Since his house in Fowey had been left bare in the same miserable fashion as Menabilly, his family, in their turn, were homeless, and the decision was now made among us to divide. The Sawles went to their brother at Penrice, and the Sparkes to other relatives at Tavistock. The Rashleighs themselves, with children, split up among near neighbors until a wing of Menabilly should be repaired. I was for returning to Lanrest until I learned, with a sick heart, that the whole house had suffered a worse fate than Menabilly and was wrecked beyond hope of restoration.
There was nothing for it but to take shelter for the time being with my brother Jo at Radford, for although Plymouth was still held by Parliament the surrounding country was safe in Royalist hands, and the subduing of the garrison and harbor was only, according to our optimists, a matter of three months at the most.
I would have preferred, had the choice been offered me, to live alone in one bare room at Menabilly than repair to Radford and the stiff household of my brother, but alas! I had become in a few summer months but another of the vast number of homeless people, turned wanderer through war, and must swallow pride and be grateful for hospitality, from whatever direction it might come.
I might have gone to my sister Cecilia at Mothercombe or my sister Bridget at Holberton, both of whom were pleasanter companions than my brother Jo, whose official position in the county of Devon had turned him somewhat cold and proud, but I chose Radford for the reason that it was close to Plymouth--and Richard was once more Commander of the Siege. What hopes I had of seeing him, God only knew, but I was sunk deep now in the mesh I had made for myself, and waiting for a word from him, or a visit of an hour, had become my sole reason for existence.
"Why cannot you come with me to Buckland?" pleaded Dick, for the tutor, Herbert Ashley, had been sent to fetch him home. "I would be content at Buckland, and not mind my father, if you could come too and stand between us."
"Your father," I answered him, "has enough work on his hands without keeping house for a crippled woman."
"You are not crippled," declared the boy with passion. "You are only weak about the legs, and so must sit confined to your chair. I would tend you, and wait upon you, hour by hour with Matty, if you would but come with me to Buckland."

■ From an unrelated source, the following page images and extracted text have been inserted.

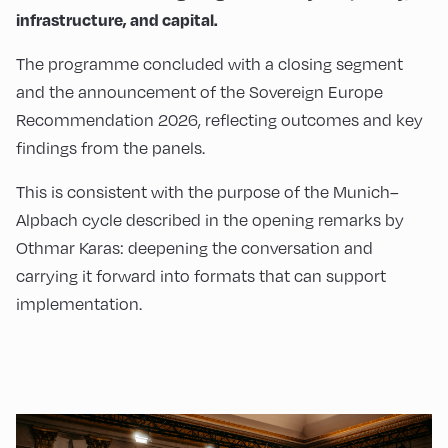
infrastructure, and capital.
The programme concluded with a closing segment
and the announcement of the Sovereign Europe
Recommendation 2026, reflecting outcomes and key
findings from the panels.
This is consistent with the purpose of the Munich–
Alpbach cycle described in the opening remarks by
Othmar Karas: deepening the conversation and
carrying it forward into formats that can support
implementation.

I smiled, and ran my hand through his dark curls.
"You shall come and visit me at Radford," I said, "and tell me of your lessons. How you fence, and how you dance, and what progress you make in speaking French."
"It will not be the same," he said, "as living here with you in the house. Shall I tell you something? I like you best of all the people that I know--next to my own mother."
Ah, well, it was an achievement to be second once again to Mary Howard. The next day he rode away in company with his tutor, turning back to wave to me all the way across the park, and I shed a useless, sentimental tear when he was gone from me.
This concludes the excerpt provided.